Kucera was born in the former Czechoslovakia. When the Communists came to power in 1948, his studies in philosophy and linguistics were interrupted. He was forced to leave Czechoslovakia in April of '48 when it became clear that his political writings had placed him at risk of detention by the Communist authorities.

In the 1950s, Kucera found his way to Brown University, in the United States, where he was able to further pursue his interest in linguistics (he remained there for the rest of his career). At Brown, he became interested in the computational analysis of human language, though at the time there were scarcely any tools for this type of research.

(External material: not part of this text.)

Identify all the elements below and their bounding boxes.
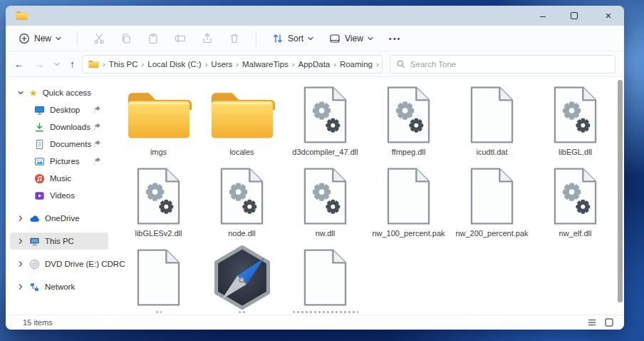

In 1963-1964, Kucera collaborated with W. Nelson Francis to create the Brown Corpus of Standard American English, generally known as the Brown Corpus. This was a carefully compiled selection of current American English as published during the year 1961 in 1000 sources on a wide variety of subjects. It has been very widely used in computational linguistics, and was for many years among the most-cited resources in the field. Kucera and Francis themselves subjected it to a variety of computational analyses from which derived their classic work Computational Analysis of Present-Day American English (1967), followed by Francis and Kucera's Frequency Analysis of English Usage: Lexicon and Grammar (1982).

Shortly thereafter, Boston publisher Houghton-Mifflin approached Kucera to supply a million word, three-line citation base for its new American Heritage Dictionary. This ground-breaking new dictionary, which first appeared in 1969, was the first dictionary to be compiled using corpus linguistics for word frequency and other information.

Kucera wrote one of the first spell checkers over Christmas, 1981, in PL/I for VAX machines, at the behest of Digital Equipment Corporation. It was a simple, rapid spelling verifier. Further development resulted in "international Correct Spell" a spell checking program which was used on word processing systems such as Word Star, Word Perfect and ultimately Microsoft Word in addition to numerous small computer applications. Kucera later oversaw the development of Houghton-Mifflin’s Correct Text grammar checker, which also drew heavily on statistical techniques for analysis.He founded Language Systems Incorporated (LSI), later Language Systems Software Incorporated (LSSI), to manage his software programs and updates until the patents expired in 2002.